Studies by Beyond Budgeting Round Table (BBRT) found that some companies had devised new management processes that did not rely on the budget or accountability in the finance department. A good global example is the Swedish bank, Svenska Handelsbanken. The bank, which was established in 1871, has recorded a series of successful financial years.
The success is owed to former President of the bank, Dr Jan Wallander. Described as “a real visionary who could see that the way large organisations were being managed was fundamentally flawed,” Wallander steered a radical devolution in the company.
The first thing he did was to dismantle the budget model that they had. He also changed the organisational culture, removing bureaucracy and top-down control systems. He gave managers the rights to make decisions about their own departments or units. The results were impressive, with the bank recording little employee turnover, low operational costs and a growing shareholder return.
There are organisations that have not dismantled the budget entirely, but have introduced budgeting processes that have both quality planning and flexibility in them. They use the concept of “rolling forecast”. The approach ensures that planning and flexibility go hand-in-hand.
The rolling forecast divides the year into quarters. This allows for easier review and analysis of the company’s performance in each of these time segments. Change and progress can be noted by comparing performance between quarters. This promotes flexibility.
How the Balanced Scorecard breaks down budgeting
Budgets can also be automatically steered by the application of the Balanced Scorecard performance management tool. The Balanced Scorecard is built using the mission, values and strategy of the organisation. It has several interlinked objectives, which are added into the strategy map. It also has measures that use the cause-effect relationship to tell where the organisation is heading.
Every objective in the Balanced Scorecard provides information about how to achieve them.
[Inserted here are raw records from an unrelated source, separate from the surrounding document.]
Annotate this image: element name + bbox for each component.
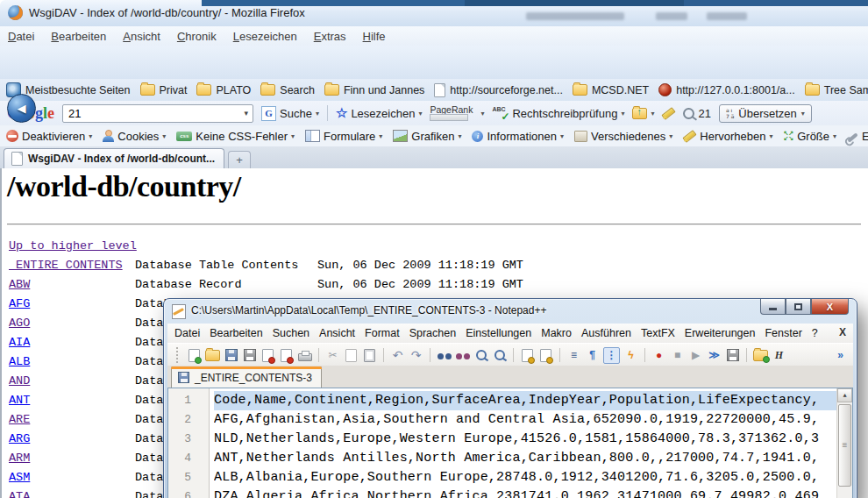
devbar-groesse[interactable]: ↖↗ ↙↘Größe▾ xyxy=(783,130,836,143)
npp-menu-fenster[interactable]: Fenster xyxy=(765,327,801,339)
close-file-icon[interactable] xyxy=(260,348,275,363)
indent-guide-icon[interactable]: ⋮ xyxy=(603,347,620,364)
devbar-cookies[interactable]: Cookies▾ xyxy=(103,130,166,143)
back-button[interactable]: ◀ xyxy=(7,94,36,123)
pagerank-indicator[interactable]: PageRank xyxy=(430,105,473,121)
firefox-titlebar[interactable]: WsgiDAV - Index of /world-db/country/ - … xyxy=(0,0,868,27)
tab-wsgidav[interactable]: WsgiDAV - Index of /world-db/count... xyxy=(4,148,224,168)
npp-menu-suchen[interactable]: Suchen xyxy=(273,327,309,339)
toolbar-overflow-icon[interactable]: » xyxy=(833,348,848,363)
devbar-hervorheben[interactable]: Hervorheben▾ xyxy=(683,130,772,143)
scrollbar-thumb[interactable]: ≡ xyxy=(838,404,851,487)
open-file-icon[interactable] xyxy=(205,348,220,363)
spellcheck-button[interactable]: ABC✓Rechtschreibprüfung▾ xyxy=(492,106,624,120)
devbar-verschiedenes[interactable]: Verschiedenes▾ xyxy=(574,130,672,143)
npp-menu-help[interactable]: ? xyxy=(812,327,818,339)
find-icon[interactable] xyxy=(437,348,452,363)
redo-icon[interactable]: ↷ xyxy=(409,348,423,363)
npp-menu-sprachen[interactable]: Sprachen xyxy=(409,327,457,339)
npp-menu-bearbeiten[interactable]: Bearbeiten xyxy=(210,327,262,339)
bookmark-sourceforge[interactable]: http://sourceforge.net... xyxy=(434,83,563,97)
send-to-button[interactable]: ↑▾ xyxy=(632,108,654,119)
entry-link[interactable]: ENTIRE CONTENTS xyxy=(9,259,123,272)
npp-menu-einstellungen[interactable]: Einstellungen xyxy=(466,327,531,339)
editor-line[interactable]: DZA,Algeria,Africa,Northern Africa,23817… xyxy=(214,487,836,498)
bookmark-127-8001[interactable]: http://127.0.0.1:8001/a... xyxy=(658,83,795,96)
paste-icon[interactable] xyxy=(362,348,377,363)
entry-link[interactable]: ABW xyxy=(9,278,30,291)
close-button[interactable]: X xyxy=(811,299,849,315)
replace-icon[interactable] xyxy=(455,348,470,363)
editor-line[interactable]: ANT,Netherlands Antilles,North America,C… xyxy=(214,449,836,468)
notepad-titlebar[interactable]: C:\Users\Martin\AppData\Local\Temp\_ENTI… xyxy=(164,299,857,324)
function-completion-icon[interactable]: ϟ xyxy=(623,348,638,363)
entry-link[interactable]: ARM xyxy=(9,452,30,465)
entry-link[interactable]: ASM xyxy=(9,471,30,484)
bookmark-finn-und-jannes[interactable]: Finn und Jannes xyxy=(324,84,424,96)
entry-link[interactable]: AGO xyxy=(9,317,30,330)
npp-menu-ausfuehren[interactable]: Ausführen xyxy=(581,327,631,339)
entry-link[interactable]: ALB xyxy=(9,355,30,368)
translate-button[interactable]: a ı 7 äÜbersetzen▾ xyxy=(719,104,812,123)
menu-datei[interactable]: Datei xyxy=(8,30,34,43)
editor-line[interactable]: ALB,Albania,Europe,Southern Europe,28748… xyxy=(214,468,836,487)
textfx-icon[interactable]: H xyxy=(772,348,786,363)
npp-menu-datei[interactable]: Datei xyxy=(174,327,200,339)
editor-line[interactable]: Code,Name,Continent,Region,SurfaceArea,I… xyxy=(214,391,836,410)
npp-menu-textfx[interactable]: TextFX xyxy=(641,327,675,339)
save-macro-icon[interactable] xyxy=(725,348,740,363)
run-icon[interactable] xyxy=(753,348,768,363)
sync-vertical-icon[interactable] xyxy=(520,348,535,363)
document-close-icon[interactable]: X xyxy=(839,326,846,338)
devbar-informationen[interactable]: iInformationen▾ xyxy=(472,130,564,143)
scrollbar-up-icon[interactable]: ▲ xyxy=(837,388,852,402)
npp-menu-ansicht[interactable]: Ansicht xyxy=(319,327,355,339)
entry-link[interactable]: ARE xyxy=(9,413,30,426)
devbar-css[interactable]: cssKeine CSS-Fehler▾ xyxy=(176,130,295,143)
menu-chronik[interactable]: Chronik xyxy=(177,30,217,43)
devbar-deaktivieren[interactable]: Deaktivieren▾ xyxy=(6,130,92,143)
devbar-extras[interactable]: Extras▾ xyxy=(847,130,868,143)
zoom-out-icon[interactable] xyxy=(492,348,507,363)
zoom-indicator[interactable]: 21 xyxy=(683,107,710,120)
highlighter-icon[interactable] xyxy=(662,107,676,120)
save-all-icon[interactable] xyxy=(242,348,257,363)
menu-bearbeiten[interactable]: Bearbeiten xyxy=(51,30,106,43)
menu-ansicht[interactable]: Ansicht xyxy=(123,30,160,43)
google-search-button[interactable]: GSuche▾ xyxy=(261,106,319,121)
tab-entire-contents-3[interactable]: _ENTIRE_CONTENTS-3 xyxy=(171,366,322,388)
entry-link[interactable]: ARG xyxy=(9,432,30,445)
entry-link[interactable]: AND xyxy=(9,374,30,388)
print-icon[interactable] xyxy=(297,348,312,363)
bookmark-search[interactable]: Search xyxy=(260,84,315,96)
bookmark-tree-samples[interactable]: Tree Samples xyxy=(805,84,868,96)
run-macro-multiple-icon[interactable]: ≫ xyxy=(707,348,722,363)
entry-link[interactable]: AFG xyxy=(9,297,30,310)
devbar-formulare[interactable]: Formulare▾ xyxy=(305,130,382,143)
bookmark-mcsd[interactable]: MCSD.NET xyxy=(573,84,649,96)
close-all-icon[interactable] xyxy=(279,348,294,363)
entry-link[interactable]: ATA xyxy=(9,490,30,498)
new-file-icon[interactable] xyxy=(187,348,202,363)
stop-macro-icon[interactable]: ■ xyxy=(670,348,685,363)
up-to-higher-level-link[interactable]: Up to higher level xyxy=(9,239,137,253)
bookmark-plato[interactable]: PLATO xyxy=(196,84,251,96)
menu-hilfe[interactable]: Hilfe xyxy=(363,30,386,43)
word-wrap-icon[interactable]: ≡ xyxy=(566,348,581,363)
devbar-grafiken[interactable]: Grafiken▾ xyxy=(393,130,461,143)
undo-icon[interactable]: ↶ xyxy=(390,348,405,363)
sync-horizontal-icon[interactable] xyxy=(538,348,553,363)
play-macro-icon[interactable]: ▶ xyxy=(688,348,703,363)
entry-link[interactable]: AIA xyxy=(9,336,30,349)
record-macro-icon[interactable]: ● xyxy=(651,348,666,363)
npp-menu-makro[interactable]: Makro xyxy=(541,327,572,339)
bookmark-privat[interactable]: Privat xyxy=(140,84,188,96)
search-dropdown-icon[interactable]: ▾ xyxy=(245,109,249,117)
cut-icon[interactable]: ✂ xyxy=(325,348,340,363)
zoom-in-icon[interactable] xyxy=(473,348,488,363)
editor-line[interactable]: NLD,Netherlands,Europe,Western Europe,41… xyxy=(214,430,836,449)
editor-line[interactable]: AFG,Afghanistan,Asia,Southern and Centra… xyxy=(214,410,836,430)
entry-link[interactable]: ANT xyxy=(9,394,30,407)
show-symbols-icon[interactable]: ¶ xyxy=(585,348,600,363)
scrollbar[interactable]: ▲ ≡ xyxy=(836,388,852,498)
This will include details on the allocation of resources, which, in fact, is budgeting. In other words, the Balanced Scorecard breaks down what would otherwise be a complex budget into small strategic resource allocations with timeframes that are specifically dictated by the specific objective.
Using the Balanced Scorecard in budgeting eases the allocation of scarce resources in the organisation. You will be able to easily link what needs the money, when and why. There will be no guessing. You will also be able to see clear alternatives to getting the resources that you need. Secondly, this approach to budgeting makes the whole process easier. You do not need to spend four and a half months crafting a budget.
Linking the Balanced Scorecard with the budget also reinforces strategies. It ensures that resources are allocated based on the set strategies. Moreover, the method promotes cooperation between staff who have to come together to make the budgeting a success.